#### INFORMATION
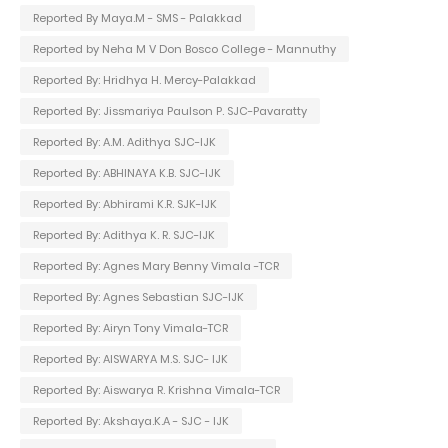
Reported By Maya.M - SMS - Palakkad
Reported by Neha M V Don Bosco College - Mannuthy
Reported By: Hridhya H. Mercy-Palakkad
Reported By: Jissmariya Paulson P. SJC-Pavaratty
Reported By: A.M. Adithya SJC-IJK
Reported By: ABHINAYA K.B. SJC-IJK
Reported By: Abhirami K.R. SJK-IJK
Reported By: Adithya K. R. SJC-IJK
Reported By: Agnes Mary Benny Vimala -TCR
Reported By: Agnes Sebastian SJC-IJK
Reported By: Airyn Tony Vimala-TCR
Reported By: AISWARYA M.S. SJC- IJK
Reported By: Aiswarya R. Krishna Vimala-TCR
Reported By: Akshaya.K.A - SJC - IJK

#### EXERCISE DIRECTIONS
Filter the listing so that only lines holding the word "Palakkad" remain, and copy those lines.

#### RESULT OF THIS EXERCISE
Reported By Maya.M - SMS - Palakkad
Reported By: Hridhya H. Mercy-Palakkad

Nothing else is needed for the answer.